» **DATA**
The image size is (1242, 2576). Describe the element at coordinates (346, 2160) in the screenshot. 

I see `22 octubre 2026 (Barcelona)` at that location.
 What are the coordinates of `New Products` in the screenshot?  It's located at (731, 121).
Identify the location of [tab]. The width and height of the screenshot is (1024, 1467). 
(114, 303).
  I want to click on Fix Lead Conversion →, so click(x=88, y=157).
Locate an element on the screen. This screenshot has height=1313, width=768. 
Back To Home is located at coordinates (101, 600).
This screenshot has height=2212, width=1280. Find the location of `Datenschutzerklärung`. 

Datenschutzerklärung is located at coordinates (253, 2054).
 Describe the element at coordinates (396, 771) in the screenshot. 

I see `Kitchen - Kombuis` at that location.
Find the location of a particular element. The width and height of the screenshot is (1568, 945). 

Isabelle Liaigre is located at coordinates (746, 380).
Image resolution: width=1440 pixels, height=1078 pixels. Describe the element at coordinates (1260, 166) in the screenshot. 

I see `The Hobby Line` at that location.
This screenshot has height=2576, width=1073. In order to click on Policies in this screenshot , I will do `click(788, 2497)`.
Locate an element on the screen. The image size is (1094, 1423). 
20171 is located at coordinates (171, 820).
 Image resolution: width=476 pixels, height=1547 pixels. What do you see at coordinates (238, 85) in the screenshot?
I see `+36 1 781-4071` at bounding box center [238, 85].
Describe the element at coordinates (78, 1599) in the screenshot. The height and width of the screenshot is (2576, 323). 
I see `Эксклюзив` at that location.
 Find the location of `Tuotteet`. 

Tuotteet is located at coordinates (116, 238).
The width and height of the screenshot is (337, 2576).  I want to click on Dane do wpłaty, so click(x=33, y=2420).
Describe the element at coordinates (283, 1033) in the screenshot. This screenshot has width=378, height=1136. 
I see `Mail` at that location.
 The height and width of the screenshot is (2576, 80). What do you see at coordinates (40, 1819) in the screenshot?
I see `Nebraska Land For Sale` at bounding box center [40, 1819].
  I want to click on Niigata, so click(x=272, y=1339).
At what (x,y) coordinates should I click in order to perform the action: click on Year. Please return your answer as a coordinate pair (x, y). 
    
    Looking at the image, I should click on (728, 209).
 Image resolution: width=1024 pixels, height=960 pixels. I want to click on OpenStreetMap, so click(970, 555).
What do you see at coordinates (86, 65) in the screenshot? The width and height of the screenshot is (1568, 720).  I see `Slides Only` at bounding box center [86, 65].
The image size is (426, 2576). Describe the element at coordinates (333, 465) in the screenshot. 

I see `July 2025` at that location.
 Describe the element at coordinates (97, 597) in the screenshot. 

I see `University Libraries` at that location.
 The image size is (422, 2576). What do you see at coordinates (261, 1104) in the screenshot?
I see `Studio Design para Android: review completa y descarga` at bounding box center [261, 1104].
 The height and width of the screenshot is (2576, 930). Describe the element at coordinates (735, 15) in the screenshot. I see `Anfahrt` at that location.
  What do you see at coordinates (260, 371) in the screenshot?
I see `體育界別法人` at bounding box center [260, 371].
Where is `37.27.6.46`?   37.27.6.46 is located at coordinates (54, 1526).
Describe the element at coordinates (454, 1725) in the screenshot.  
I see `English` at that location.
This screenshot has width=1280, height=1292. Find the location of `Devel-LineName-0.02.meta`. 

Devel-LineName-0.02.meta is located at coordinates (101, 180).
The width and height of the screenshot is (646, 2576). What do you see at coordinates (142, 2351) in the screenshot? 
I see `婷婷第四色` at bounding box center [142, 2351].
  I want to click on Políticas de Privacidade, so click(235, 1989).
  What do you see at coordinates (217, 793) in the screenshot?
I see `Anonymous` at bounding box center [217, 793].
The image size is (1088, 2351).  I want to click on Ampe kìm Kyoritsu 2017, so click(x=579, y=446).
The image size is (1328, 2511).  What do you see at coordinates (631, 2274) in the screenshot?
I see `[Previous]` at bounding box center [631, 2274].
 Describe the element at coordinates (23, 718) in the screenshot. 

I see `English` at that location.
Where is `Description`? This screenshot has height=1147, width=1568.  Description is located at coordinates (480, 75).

» **TASK DETAILS**
Your job is to give the listing again exactly as it was written.

» **REPLY TO THE EXERCISE**
The image size is (1242, 2576). Describe the element at coordinates (346, 2160) in the screenshot. 

I see `22 octubre 2026 (Barcelona)` at that location.
 What are the coordinates of `New Products` in the screenshot?  It's located at (731, 121).
Identify the location of [tab]. The width and height of the screenshot is (1024, 1467). 
(114, 303).
  I want to click on Fix Lead Conversion →, so click(x=88, y=157).
Locate an element on the screen. This screenshot has height=1313, width=768. 
Back To Home is located at coordinates (101, 600).
This screenshot has height=2212, width=1280. Find the location of `Datenschutzerklärung`. 

Datenschutzerklärung is located at coordinates (253, 2054).
 Describe the element at coordinates (396, 771) in the screenshot. 

I see `Kitchen - Kombuis` at that location.
Find the location of a particular element. The width and height of the screenshot is (1568, 945). 

Isabelle Liaigre is located at coordinates (746, 380).
Image resolution: width=1440 pixels, height=1078 pixels. Describe the element at coordinates (1260, 166) in the screenshot. 

I see `The Hobby Line` at that location.
This screenshot has height=2576, width=1073. In order to click on Policies in this screenshot , I will do `click(788, 2497)`.
Locate an element on the screen. The image size is (1094, 1423). 
20171 is located at coordinates (171, 820).
 Image resolution: width=476 pixels, height=1547 pixels. What do you see at coordinates (238, 85) in the screenshot?
I see `+36 1 781-4071` at bounding box center [238, 85].
Describe the element at coordinates (78, 1599) in the screenshot. The height and width of the screenshot is (2576, 323). 
I see `Эксклюзив` at that location.
 Find the location of `Tuotteet`. 

Tuotteet is located at coordinates (116, 238).
The width and height of the screenshot is (337, 2576).  I want to click on Dane do wpłaty, so click(x=33, y=2420).
Describe the element at coordinates (283, 1033) in the screenshot. This screenshot has width=378, height=1136. 
I see `Mail` at that location.
 The height and width of the screenshot is (2576, 80). What do you see at coordinates (40, 1819) in the screenshot?
I see `Nebraska Land For Sale` at bounding box center [40, 1819].
  I want to click on Niigata, so click(x=272, y=1339).
At what (x,y) coordinates should I click in order to perform the action: click on Year. Please return your answer as a coordinate pair (x, y). 
    
    Looking at the image, I should click on (728, 209).
 Image resolution: width=1024 pixels, height=960 pixels. I want to click on OpenStreetMap, so click(970, 555).
What do you see at coordinates (86, 65) in the screenshot? The width and height of the screenshot is (1568, 720).  I see `Slides Only` at bounding box center [86, 65].
The image size is (426, 2576). Describe the element at coordinates (333, 465) in the screenshot. 

I see `July 2025` at that location.
 Describe the element at coordinates (97, 597) in the screenshot. 

I see `University Libraries` at that location.
 The image size is (422, 2576). What do you see at coordinates (261, 1104) in the screenshot?
I see `Studio Design para Android: review completa y descarga` at bounding box center [261, 1104].
 The height and width of the screenshot is (2576, 930). Describe the element at coordinates (735, 15) in the screenshot. I see `Anfahrt` at that location.
  What do you see at coordinates (260, 371) in the screenshot?
I see `體育界別法人` at bounding box center [260, 371].
Where is `37.27.6.46`?   37.27.6.46 is located at coordinates (54, 1526).
Describe the element at coordinates (454, 1725) in the screenshot.  
I see `English` at that location.
This screenshot has width=1280, height=1292. Find the location of `Devel-LineName-0.02.meta`. 

Devel-LineName-0.02.meta is located at coordinates (101, 180).
The width and height of the screenshot is (646, 2576). What do you see at coordinates (142, 2351) in the screenshot? 
I see `婷婷第四色` at bounding box center [142, 2351].
  I want to click on Políticas de Privacidade, so click(235, 1989).
  What do you see at coordinates (217, 793) in the screenshot?
I see `Anonymous` at bounding box center [217, 793].
The image size is (1088, 2351).  I want to click on Ampe kìm Kyoritsu 2017, so click(x=579, y=446).
The image size is (1328, 2511).  What do you see at coordinates (631, 2274) in the screenshot?
I see `[Previous]` at bounding box center [631, 2274].
 Describe the element at coordinates (23, 718) in the screenshot. 

I see `English` at that location.
Where is `Description`? This screenshot has height=1147, width=1568.  Description is located at coordinates (480, 75).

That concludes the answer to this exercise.